MSO Field Guide: Part 1 (What is an MSO?)

August 29, 2022

Management services organizations (“MSO”) have been around for decades serving a multitude of purposes in health care.  MSOs colloquially have been referred to as the duct tape for health care business arrangements by health care attorneys.  They can fix many problems with a health care deal.  When implemented correctly a MSO can be a successful vehicle for several different models, arrangements and reasons.  However, if implemented incorrectly a MSO can lead to regulatory scrutiny and risk given the highly regulated health care industry.

This field guide is a five part series and will, after an introduction to the MSO, address in each part the differing uses that MSOs play in health care arrangements:

What is an MSO?

A management services organization (MSO) is an entity whose purpose is to provide management, administrative, and support services to other businesses.  In the health care context, the MSO is performing these services for health care entities.  Legally, the ingredients of an MSO model are two entities and a contract.  Diving deeper, the MSO entity and the professional entity (PE) are the two legally distinct entities and the model is brought to life by a contract called a management services agreement (MSA). 

Who Owns an MSO?

An MSO is a non-professional entity.  Therefore it can be structured using any type of non-professional entity such as a corporation, limited liability company, or limited partnership.  As a result, from a health care regulatory perspective anyone can have ownership, including entrepreneurs,  physicians, dentists, non-practitioners, other businesses, individual investors, and private equity firms.  To be clear, MSOs are also used in other professional industries where individuals have a state license and cannot allow unlicensed persons to own the entity, such as architecture firms, certified public accounting firms, and law firms.
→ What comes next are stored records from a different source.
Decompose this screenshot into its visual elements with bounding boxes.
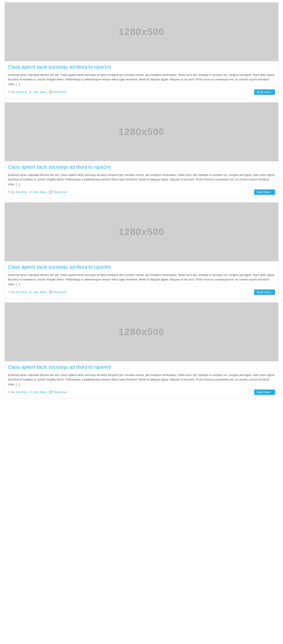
tag-icon-3: 🏷 [29,290,32,294]
post-body-1: Class aptent taciti sociosqu ad litora t… [5,61,278,98]
post-readmore-link-3[interactable]: Read more [53,290,67,294]
post-author-item-2: ✎ By John Doe [8,190,27,194]
post-author-item-1: ✎ By John Doe [8,90,27,94]
post-meta-left-3: ✎ By John Doe 🏷 Duis, News 💬 Read more [8,290,67,294]
post-card-3: 1280x500 Class aptent taciti sociosqu ad… [4,202,279,298]
post-readmore-item-3: 💬 Read more [49,290,67,294]
tag-icon-2: 🏷 [29,190,32,194]
tag-icon-1: 🏷 [29,90,32,94]
post-image-1: 1280x500 [5,2,278,61]
post-meta-left-4: ✎ By John Doe 🏷 Duis, News 💬 Read more [8,390,67,394]
post-image-3: 1280x500 [5,202,278,261]
post-tags-item-2: 🏷 Duis, News [29,190,47,194]
post-tags-link-1[interactable]: Duis, News [33,90,47,94]
post-excerpt-4: Euismod atras vulputate iltricies etri e… [8,373,275,387]
by-label-4: By [11,391,14,394]
post-tags-item-4: 🏷 Duis, News [29,390,47,394]
post-body-4: Class aptent taciti sociosqu ad litora t… [5,361,278,398]
post-tags-item-3: 🏷 Duis, News [29,290,47,294]
post-readmore-link-4[interactable]: Read more [53,391,67,394]
post-meta-3: ✎ By John Doe 🏷 Duis, News 💬 Read more R… [8,290,275,296]
author-icon-1: ✎ [8,90,10,94]
post-image-2: 1280x500 [5,102,278,161]
post-title-1: Class aptent taciti sociosqu ad litora t… [8,64,275,70]
author-icon-2: ✎ [8,190,10,194]
post-tags-link-2[interactable]: Duis, News [33,190,47,194]
post-author-item-3: ✎ By John Doe [8,290,27,294]
author-icon-3: ✎ [8,290,10,294]
post-card-4: 1280x500 Class aptent taciti sociosqu ad… [4,302,279,398]
post-readmore-link-1[interactable]: Read more [53,90,67,94]
post-author-link-3[interactable]: John Doe [15,290,27,294]
post-excerpt-3: Euismod atras vulputate iltricies etri e… [8,273,275,287]
by-label-3: By [11,290,14,294]
by-label-1: By [11,90,14,94]
post-readmore-item-2: 💬 Read more [49,190,67,194]
post-readmore-item-1: 💬 Read more [49,90,67,94]
post-meta-2: ✎ By John Doe 🏷 Duis, News 💬 Read more R… [8,190,275,196]
post-body-2: Class aptent taciti sociosqu ad litora t… [5,161,278,198]
by-label-2: By [11,190,14,194]
comment-icon-3: 💬 [49,290,53,294]
post-author-link-4[interactable]: John Doe [15,391,27,394]
post-readmore-link-2[interactable]: Read more [53,190,67,194]
comment-icon-1: 💬 [49,90,53,94]
post-body-3: Class aptent taciti sociosqu ad litora t… [5,261,278,298]
post-readmore-item-4: 💬 Read more [49,390,67,394]
post-readmore-btn-3[interactable]: Read more... [254,290,275,295]
post-tags-item-1: 🏷 Duis, News [29,90,47,94]
post-tags-link-3[interactable]: Duis, News [33,290,47,294]
post-meta-left-2: ✎ By John Doe 🏷 Duis, News 💬 Read more [8,190,67,194]
post-author-link-1[interactable]: John Doe [15,90,27,94]
comment-icon-4: 💬 [49,390,53,394]
post-tags-link-4[interactable]: Duis, News [33,391,47,394]
post-meta-4: ✎ By John Doe 🏷 Duis, News 💬 Read more R… [8,390,275,396]
post-author-link-2[interactable]: John Doe [15,190,27,194]
post-excerpt-2: Euismod atras vulputate iltricies etri e… [8,173,275,187]
post-card-1: 1280x500 Class aptent taciti sociosqu ad… [4,2,279,98]
post-title-2: Class aptent taciti sociosqu ad litora t… [8,164,275,170]
post-excerpt-1: Euismod atras vulputate iltricies etri e… [8,73,275,87]
tag-icon-4: 🏷 [29,390,32,394]
post-readmore-btn-1[interactable]: Read more... [254,90,275,95]
author-icon-4: ✎ [8,390,10,394]
post-image-4: 1280x500 [5,302,278,361]
post-meta-1: ✎ By John Doe 🏷 Duis, News 💬 Read more R… [8,90,275,96]
post-meta-left-1: ✎ By John Doe 🏷 Duis, News 💬 Read more [8,90,67,94]
comment-icon-2: 💬 [49,190,53,194]
post-readmore-btn-2[interactable]: Read more... [254,190,275,195]
post-card-2: 1280x500 Class aptent taciti sociosqu ad… [4,102,279,198]
post-title-4: Class aptent taciti sociosqu ad litora t… [8,364,275,370]
post-author-item-4: ✎ By John Doe [8,390,27,394]
post-title-3: Class aptent taciti sociosqu ad litora t… [8,264,275,270]
post-readmore-btn-4[interactable]: Read more... [254,390,275,395]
From a business perspective, it remains important when forming an MSO entity to be strategic regarding the type of entity and the Federal tax election.  These decisions do impact boundaries on ownership.  This choice of entity strategy and tax election strategy should be developed with business attorneys in concert with tax advisors when starting the MSO.

How Does an MSO work?

To understand how an MSO works, we must look at the bigger picture of the MSO model.  First, imagine a typical health care entity such as a medical practice.  When examining its operations, you can break it down into two fundamental components of operations: (1) the clinical operations; and (2) the administrative operations.  The MSO model separates these components into a professional entity, the one responsible for the clinical operations and provides the patient care, and a management entity, the one responsible for the administrative operations and handles the business of the practice. These two entities are then tethered legally by the MSA through which the professional entity engages the MSO to provide defined management, administrative and support services for a fee. Done correctly, the MSO in essence, is the outsourced back office business operations of the medical practice.
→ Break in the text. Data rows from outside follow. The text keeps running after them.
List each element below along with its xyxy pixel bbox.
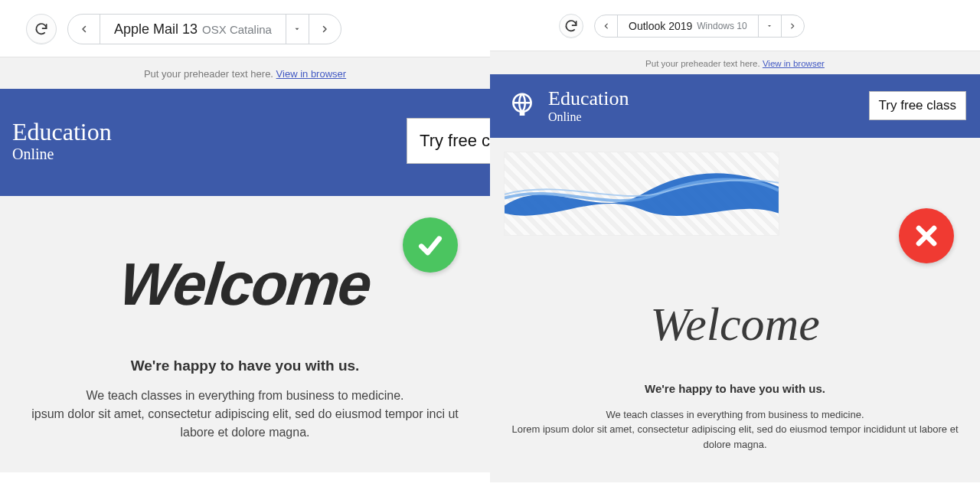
refresh-button[interactable] — [559, 14, 583, 38]
client-os: Windows 10 — [697, 21, 746, 31]
paragraph-1: We teach classes in everything from busi… — [505, 407, 965, 423]
brand-bar: Education Online Try free class — [490, 74, 980, 138]
chevron-left-icon — [603, 22, 610, 30]
next-client-button[interactable] — [309, 15, 341, 44]
paragraph-2: Lorem ipsum dolor sit amet, consectetur … — [505, 422, 965, 452]
brand-line-1: Education — [12, 119, 112, 145]
preheader: Put your preheader text here. View in br… — [0, 57, 490, 89]
caret-down-icon — [293, 25, 301, 33]
preheader-text: Put your preheader text here. — [645, 59, 763, 68]
cross-icon — [911, 220, 942, 251]
client-selector: Apple Mail 13 OSX Catalina — [67, 14, 341, 44]
client-label[interactable]: Apple Mail 13 OSX Catalina — [100, 15, 286, 44]
brand-line-2: Online — [12, 145, 112, 163]
try-free-class-button[interactable]: Try free cl — [407, 118, 498, 164]
paragraph-2: ipsum dolor sit amet, consectetur adipis… — [15, 405, 475, 442]
client-dropdown-toggle[interactable] — [286, 15, 309, 44]
welcome-heading: Welcome — [505, 297, 965, 351]
preheader: Put your preheader text here. View in br… — [490, 51, 980, 74]
refresh-button[interactable] — [26, 14, 57, 44]
brand-line-1: Education — [548, 88, 629, 110]
toolbar: Apple Mail 13 OSX Catalina — [0, 0, 490, 49]
status-badge-bad — [899, 208, 954, 263]
client-name: Outlook 2019 — [629, 20, 692, 32]
refresh-icon — [564, 18, 579, 34]
preview-pane-right: Outlook 2019 Windows 10 Put your prehead… — [490, 0, 980, 490]
next-client-button[interactable] — [781, 15, 804, 37]
client-dropdown-toggle[interactable] — [758, 15, 781, 37]
hero-image — [504, 152, 779, 236]
subheading: We're happy to have you with us. — [15, 358, 475, 374]
svg-rect-1 — [520, 112, 525, 116]
chevron-left-icon — [80, 24, 89, 34]
caret-down-icon — [766, 23, 773, 29]
client-label[interactable]: Outlook 2019 Windows 10 — [618, 15, 758, 37]
brand-bar: Education Online Try free cl — [0, 89, 490, 196]
view-in-browser-link[interactable]: View in browser — [763, 59, 825, 68]
toolbar: Outlook 2019 Windows 10 — [490, 0, 980, 43]
chevron-right-icon — [789, 22, 796, 30]
paragraph-1: We teach classes in everything from busi… — [15, 387, 475, 405]
preheader-text: Put your preheader text here. — [144, 68, 276, 80]
brand: Education Online — [12, 119, 112, 163]
refresh-icon — [34, 21, 49, 37]
chevron-right-icon — [320, 24, 329, 34]
prev-client-button[interactable] — [68, 15, 100, 44]
prev-client-button[interactable] — [595, 15, 618, 37]
email-body: Welcome We're happy to have you with us.… — [490, 243, 980, 483]
preview-pane-left: Apple Mail 13 OSX Catalina Put your preh… — [0, 0, 490, 490]
email-preview: Put your preheader text here. View in br… — [490, 51, 980, 482]
client-selector: Outlook 2019 Windows 10 — [594, 15, 805, 38]
brand-line-2: Online — [548, 110, 629, 124]
view-in-browser-link[interactable]: View in browser — [276, 68, 347, 80]
subheading: We're happy to have you with us. — [505, 382, 965, 395]
try-free-class-button[interactable]: Try free class — [869, 91, 966, 120]
client-name: Apple Mail 13 — [114, 21, 198, 38]
globe-icon — [507, 89, 537, 122]
status-badge-good — [403, 217, 458, 273]
client-os: OSX Catalina — [202, 23, 272, 36]
check-icon — [415, 230, 446, 260]
brand: Education Online — [507, 88, 629, 124]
The MSA is key in two ways: (1) it creates boundaries for the roles of the parties in the arrangement; and (2) it tailors the flow of money to both be compliant and in line with the business goals of the parties.
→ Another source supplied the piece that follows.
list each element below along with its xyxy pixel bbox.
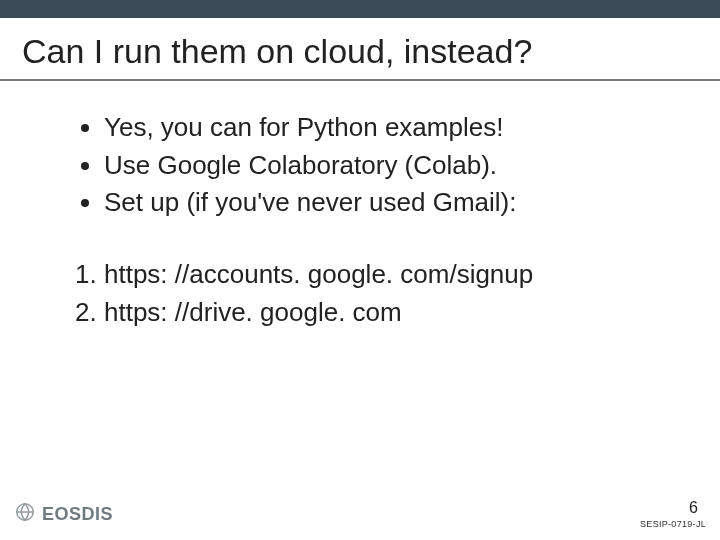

The boundaries become critical from a compliance perspective.  Another important compliance layer to these boundaries is the importance of the parties actually doing what the contract says the party will be doing.  This is often referred to informally as “form and substance.”  The substance (what actually happens) must align with the form (what the contract says will happen).  When these don’t align, compliance issues will arise.

The flow of money can make or break an MSO model from a compliance perspective as well.  Behind the uses to be discussed in this field guide are state and federal laws.  While the laws differ depending on the circumstances, all the uses rely on proper flow of funds to maintain the integrity of the model.  Additionally, the proper flow of money helps align the business plan of the parties with the regulatory issues.

What Services Does an MSO Provide?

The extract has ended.